▶ _Dataset records_:
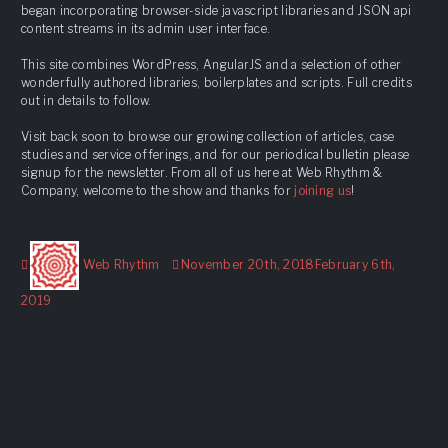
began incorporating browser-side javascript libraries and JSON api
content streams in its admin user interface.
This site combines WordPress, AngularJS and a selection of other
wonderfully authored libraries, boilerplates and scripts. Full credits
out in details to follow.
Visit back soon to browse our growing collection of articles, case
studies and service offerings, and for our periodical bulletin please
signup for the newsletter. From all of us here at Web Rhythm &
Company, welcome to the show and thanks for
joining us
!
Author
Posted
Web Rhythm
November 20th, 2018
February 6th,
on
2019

▶ _Exercise details_: Copy every entry exactly, leaving out the pictures.

▶ _Reply_:
began incorporating browser-side javascript libraries and JSON api
content streams in its admin user interface.
This site combines WordPress, AngularJS and a selection of other
wonderfully authored libraries, boilerplates and scripts. Full credits
out in details to follow.
Visit back soon to browse our growing collection of articles, case
studies and service offerings, and for our periodical bulletin please
signup for the newsletter. From all of us here at Web Rhythm &
Company, welcome to the show and thanks for
joining us
!
Author
Posted
Web Rhythm
November 20th, 2018
February 6th,
on
2019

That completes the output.